And in a sign of continuing tensions among Iraqi factions, the spokesman for the Sunni clerical Association of Muslim Scholars said his organization may reconsider its participation in a national reconciliation process because of continued killings of Sunnis by Shiite extremists.
"What is happening today means crushing and killing this initiative," Abdul-Salam al-Kubaisi said.
Aides to the top cleric of Iraq's Shiite majority said Saturday that Grand Ayatollah Ali al-Sistani is signaling to his followers that they should vote for the Shiite alliance in the upcoming election.
Al-Sistani stopped receiving Shiite politicians and candidates weeks ago in a sign of displeasure over the Shiite-led government's performance. However, aides said the cleric is now telling people to vote for the Shiite alliance to "preserve Iraq's unity" and "protect Iraqis."
Also Saturday, a leading member of the British anti-war movement, Anas Altikriti, arrived in Iraq to try to win the release of the four Christian peace activists taken hostages last week.
Altikriti told the British Broadcasting Corp., that he would meet with various Iraqi organizations in hopes one of them might have contacts with the kidnappers.
The co-workers of the activists _ two Canadians, an American and a Briton _ appealed to militants Saturday to release them.

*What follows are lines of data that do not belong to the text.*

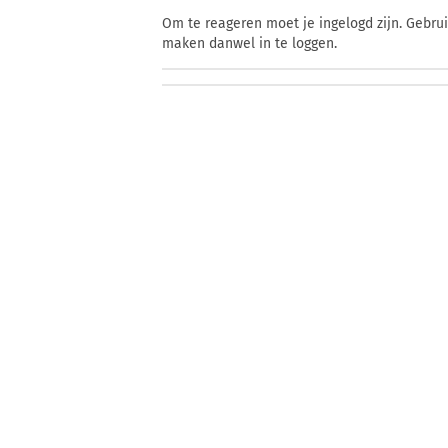
Om te reageren moet je ingelogd zijn. Gebru
maken danwel in te loggen.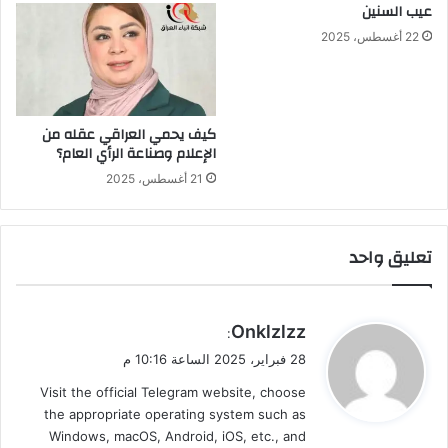
عيب السنين
22 أغسطس، 2025
كيف يحمي العراقي عقله من
الإعلام وصناعة الرأي العام؟
21 أغسطس، 2025
تعليق واحد
ي
Onklzlzz
:
ق
28 فبراير، 2025 الساعة 10:16 م
و
Visit the official Telegram website, choose
ل
the appropriate operating system such as
Windows, macOS, Android, iOS, etc., and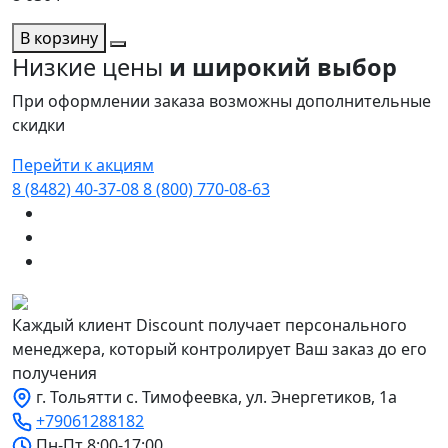
В корзину
Низкие цены
и широкий выбор
При оформлении заказа возможны дополнительные
скидки
Перейти к акциям
8 (8482) 40-37-08
8 (800) 770-08-63
Каждый клиент Discount получает персонального
менеджера, который контролирует Ваш заказ до его
получения
г. Тольятти с. Тимофеевка, ул. Энергетиков, 1а
+79061288182
Пн-Пт 8:00-17:00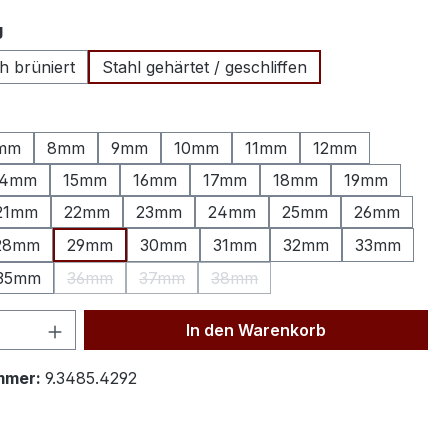
auswählen
g
h brüniert
Stahl gehärtet / geschliffen
hlen
mm
8mm
9mm
10mm
11mm
12mm
14mm
15mm
16mm
17mm
18mm
19mm
21mm
22mm
23mm
24mm
25mm
26mm
28mm
29mm
30mm
31mm
32mm
33mm
35mm
36mm
37mm
38mm
(Diese Option ist zurzeit nicht verfügbar.)
(Diese Option ist zurzeit nicht verfügbar.)
(Diese Option ist zurzeit nicht ve
 Anzahl: Gib den gewünschten Wert ein 
In den Warenkorb
mmer:
9.3485.4292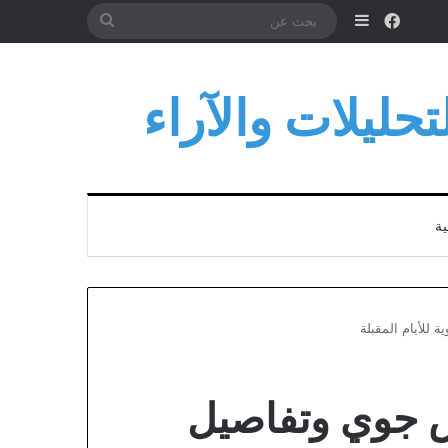
فيسبوك
إضافة عمود جانبي
بحث
عن
حليلات والآراء
ية
 للأيام المقبلة
ض جوي وتفاصيل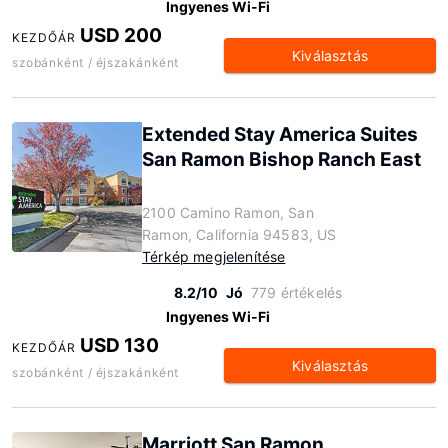
Ingyenes Wi-Fi
USD 200
KEZDŐÁR
Kiválasztás
szobánként / éjszakánként
Extended Stay America Suites
San Ramon Bishop Ranch East
2100 Camino Ramon, San
Ramon, California 94583, US
Térkép megjelenítése
8.2/10
Jó
779 értékelés
Ingyenes Wi-Fi
USD 130
KEZDŐÁR
Kiválasztás
szobánként / éjszakánként
Marriott San Ramon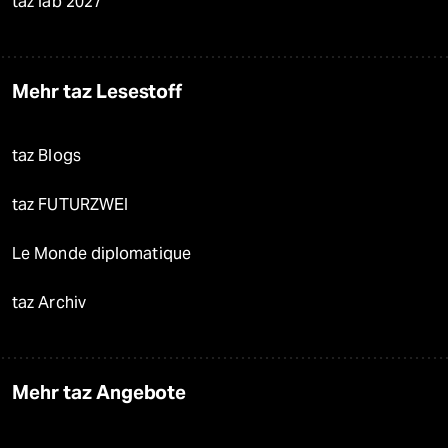
taz lab 2027
Mehr taz Lesestoff
taz Blogs
taz FUTURZWEI
Le Monde diplomatique
taz Archiv
Mehr taz Angebote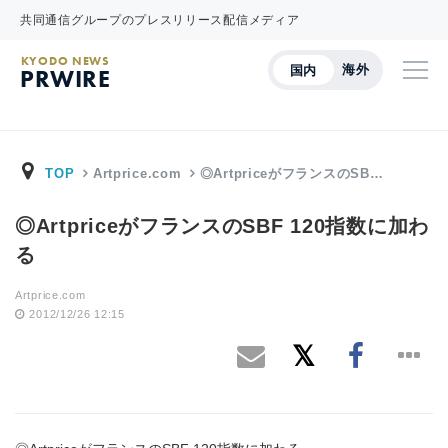
共同通信グループのプレスリリース配信メディア
KYODO NEWS
海外
国内
PRWIRE
TOP
Artprice.com
◎ArtpriceがフランスのSB…
◎ArtpriceがフランスのSBF 120指数に加わ
る
Artprice.com
2012/12/26 12:15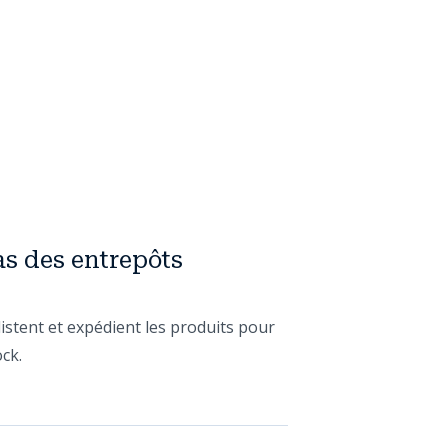
as des entrepôts
listent et expédient les produits pour
ck.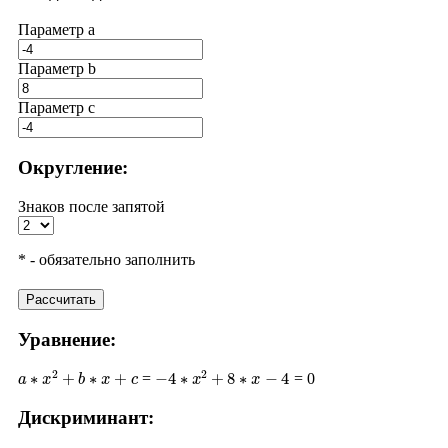
Параметр a
Параметр b
Параметр с
Округление:
Знаков после запятой
* - обязательно заполнить
Рассчитать
Уравнение:
a
∗
x
2
+
b
∗
x
+
c
−
4
∗
x
2
+
8
∗
x
−
4
=
= 0
Дискриминант:
D
=
b
2
−
4
∗
a
∗
c
8
2
−
4
∗
(
−
4
)
∗
(
−
4
)
64
−
64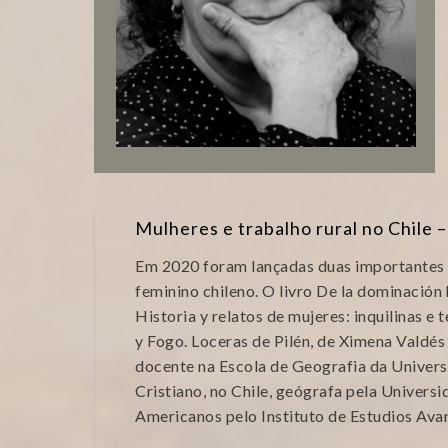
Mulheres e trabalho rural no Chile 
Em 2020 foram lançadas duas importantes p
feminino chileno. O livro De la dominación
Historia y relatos de mujeres: inquilinas e 
y Fogo. Loceras de Pilén, de Ximena Valdé
docente na Escola de Geografia da Unive
Cristiano, no Chile, geógrafa pela Univers
Americanos pelo Instituto de Estudios Ava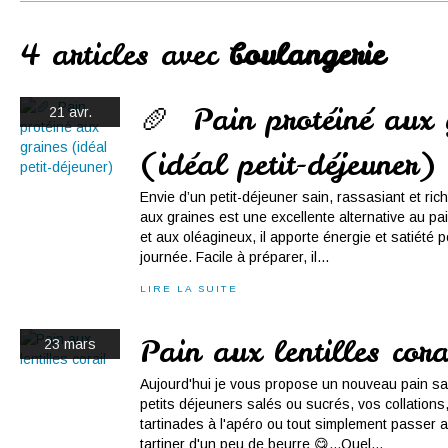
Conserves
Contact
4 articles avec
boulangerie
🥖 Pain protéiné aux 
21 avr.
(idéal petit-déjeuner)
Envie d’un petit-déjeuner sain, rassasiant et ric
aux graines est une excellente alternative au pa
et aux oléagineux, il apporte énergie et satiété 
journée. Facile à préparer, il...
LIRE LA SUITE
Pain aux lentilles cora
23 mars
Aujourd'hui je vous propose un nouveau pain sa
petits déjeuners salés ou sucrés, vos collatio
tartinades à l'apéro ou tout simplement passer au
tartiner d'un peu de beurre 😋...Quel...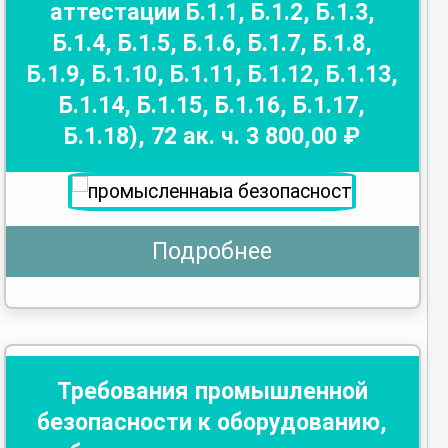
аттестации Б.1.1, Б.1.2, Б.1.3,
Б.1.4, Б.1.5, Б.1.6, Б.1.7, Б.1.8,
Б.1.9, Б.1.10, Б.1.11, Б.1.12, Б.1.13,
Б.1.14, Б.1.15, Б.1.16, Б.1.17,
Б.1.18)
,
72
ак. ч.
3 800
,00 ₽
Подробнее
Требования промышленной
безопасности к оборудованию,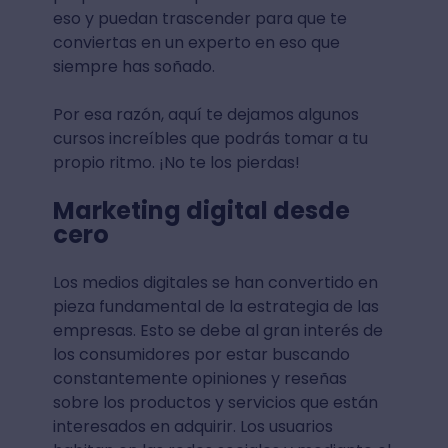
eso y puedan trascender para que te
conviertas en un experto en eso que
siempre has soñado.
Por esa razón, aquí te dejamos algunos
cursos increíbles que podrás tomar a tu
propio ritmo. ¡No te los pierdas!
Marketing digital desde
cero
Los medios digitales se han convertido en
pieza fundamental de la estrategia de las
empresas. Esto se debe al gran interés de
los consumidores por estar buscando
constantemente opiniones y reseñas
sobre los productos y servicios que están
interesados en adquirir. Los usuarios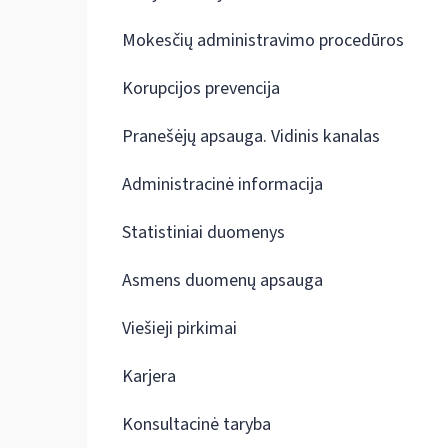
Mokesčių administravimo procedūros
Korupcijos prevencija
Pranešėjų apsauga. Vidinis kanalas
Administracinė informacija
Statistiniai duomenys
Asmens duomenų apsauga
Viešieji pirkimai
Karjera
Konsultacinė taryba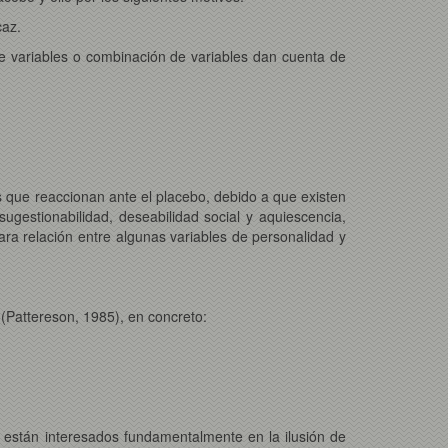
caz.
e variables o combinación de variables dan cuenta de
 que reaccionan ante el placebo, debido a que existen
ugestionabilidad, deseabilidad social y aquiescencia,
ra relación entre algunas variables de personalidad y
 (Pattereson, 1985), en concreto:
están interesados fundamentalmente en la ilusión de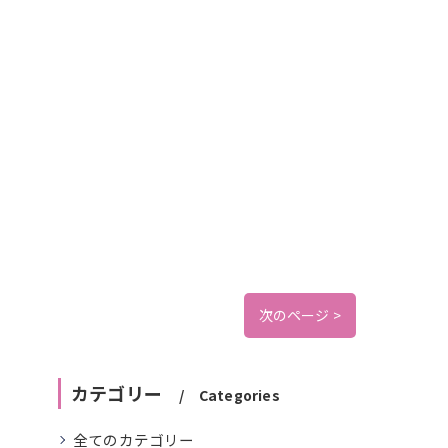
次のページ >
カテゴリー
Categories
全てのカテゴリー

"They are really working for peace and justice. They are helping you and other Iraqi people," Peggy Gish of the Chicago-based organization Christian Peacemaker Teams told The Associated Press in Amman, Jordan.
The kidnappers have threatened to kill the hostages if Iraqi prisoners are not released from American and Iraqi jails by Dec. 8, the Arabic satellite Al-Jazeera television reported.
The German government said it was working to secure the release of an aid worker and her driver kidnapped in Iraq on Nov. 25. In a video made public on Tuesday, kidnappers threatened to kill Susanne Osthoff, 43, unless Germany stops dealing with the Iraqi government.
Foreign Minister Frank-Walter Steinmeier said in Berlin that the government had been unable to establish contact with the kidnappers.
Germany opposed the U.S.-led invasion of Iraq and did not send troops but has been training Iraqi soldiers and police outside this country.
Chancellor Angela Merkel has said Germany will not be "blackmailed" in the case.